-- Opening Marker --

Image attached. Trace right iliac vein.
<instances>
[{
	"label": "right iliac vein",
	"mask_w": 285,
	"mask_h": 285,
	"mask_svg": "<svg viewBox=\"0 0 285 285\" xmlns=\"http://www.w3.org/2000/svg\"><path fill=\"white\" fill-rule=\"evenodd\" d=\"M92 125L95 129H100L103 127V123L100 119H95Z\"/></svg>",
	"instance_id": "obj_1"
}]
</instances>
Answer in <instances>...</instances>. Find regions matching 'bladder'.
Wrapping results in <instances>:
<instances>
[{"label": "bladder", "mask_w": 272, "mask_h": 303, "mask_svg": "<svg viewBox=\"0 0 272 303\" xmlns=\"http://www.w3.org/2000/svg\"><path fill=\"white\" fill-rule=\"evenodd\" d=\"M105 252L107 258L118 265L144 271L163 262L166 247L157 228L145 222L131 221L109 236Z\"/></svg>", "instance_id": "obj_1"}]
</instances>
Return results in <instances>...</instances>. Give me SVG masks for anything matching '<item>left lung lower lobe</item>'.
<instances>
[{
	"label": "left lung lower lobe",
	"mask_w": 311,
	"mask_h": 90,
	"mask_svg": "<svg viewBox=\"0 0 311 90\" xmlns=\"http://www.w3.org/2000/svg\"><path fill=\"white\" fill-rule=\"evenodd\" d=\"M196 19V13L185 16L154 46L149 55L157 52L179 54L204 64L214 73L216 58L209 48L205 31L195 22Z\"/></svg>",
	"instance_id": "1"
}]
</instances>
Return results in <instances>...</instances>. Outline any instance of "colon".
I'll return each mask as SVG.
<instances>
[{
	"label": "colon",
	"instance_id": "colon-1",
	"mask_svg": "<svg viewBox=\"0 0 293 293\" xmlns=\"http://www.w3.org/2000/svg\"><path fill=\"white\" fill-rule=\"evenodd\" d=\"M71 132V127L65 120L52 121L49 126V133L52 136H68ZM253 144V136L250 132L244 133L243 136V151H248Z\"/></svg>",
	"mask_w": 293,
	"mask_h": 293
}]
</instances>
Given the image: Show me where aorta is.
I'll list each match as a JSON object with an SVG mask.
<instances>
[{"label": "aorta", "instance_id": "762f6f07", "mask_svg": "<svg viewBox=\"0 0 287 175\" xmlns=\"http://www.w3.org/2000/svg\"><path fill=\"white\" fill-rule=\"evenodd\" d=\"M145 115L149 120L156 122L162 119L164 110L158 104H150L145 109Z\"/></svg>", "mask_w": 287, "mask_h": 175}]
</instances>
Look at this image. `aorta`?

-- Closing Marker --

## THE TASK
Take the material above and return all of it exactly.

## SOLUTION TO THE PROBLEM
Image attached. Trace right iliac vein.
<instances>
[{
	"label": "right iliac vein",
	"mask_w": 285,
	"mask_h": 285,
	"mask_svg": "<svg viewBox=\"0 0 285 285\" xmlns=\"http://www.w3.org/2000/svg\"><path fill=\"white\" fill-rule=\"evenodd\" d=\"M92 125L95 129H100L103 127V123L100 119H95Z\"/></svg>",
	"instance_id": "obj_1"
}]
</instances>
Answer in <instances>...</instances>. Find regions matching 'bladder'.
Wrapping results in <instances>:
<instances>
[{"label": "bladder", "mask_w": 272, "mask_h": 303, "mask_svg": "<svg viewBox=\"0 0 272 303\" xmlns=\"http://www.w3.org/2000/svg\"><path fill=\"white\" fill-rule=\"evenodd\" d=\"M105 252L107 258L118 265L144 271L163 262L166 247L157 228L145 222L131 221L109 236Z\"/></svg>", "instance_id": "obj_1"}]
</instances>
Return results in <instances>...</instances>. Give me SVG masks for anything matching '<item>left lung lower lobe</item>'.
<instances>
[{
	"label": "left lung lower lobe",
	"mask_w": 311,
	"mask_h": 90,
	"mask_svg": "<svg viewBox=\"0 0 311 90\" xmlns=\"http://www.w3.org/2000/svg\"><path fill=\"white\" fill-rule=\"evenodd\" d=\"M196 19V13L185 16L154 46L149 55L157 52L179 54L204 64L214 73L216 58L209 48L205 31L195 22Z\"/></svg>",
	"instance_id": "1"
}]
</instances>
Return results in <instances>...</instances>. Outline any instance of "colon".
I'll return each mask as SVG.
<instances>
[{
	"label": "colon",
	"instance_id": "colon-1",
	"mask_svg": "<svg viewBox=\"0 0 293 293\" xmlns=\"http://www.w3.org/2000/svg\"><path fill=\"white\" fill-rule=\"evenodd\" d=\"M71 132V127L65 120L52 121L49 126V133L52 136H68ZM253 144V136L250 132L244 133L243 136V151H248Z\"/></svg>",
	"mask_w": 293,
	"mask_h": 293
}]
</instances>
Given the image: Show me where aorta is.
I'll list each match as a JSON object with an SVG mask.
<instances>
[{"label": "aorta", "instance_id": "762f6f07", "mask_svg": "<svg viewBox=\"0 0 287 175\" xmlns=\"http://www.w3.org/2000/svg\"><path fill=\"white\" fill-rule=\"evenodd\" d=\"M145 115L149 120L156 122L162 119L164 110L158 104H150L145 109Z\"/></svg>", "mask_w": 287, "mask_h": 175}]
</instances>
Look at this image. `aorta`?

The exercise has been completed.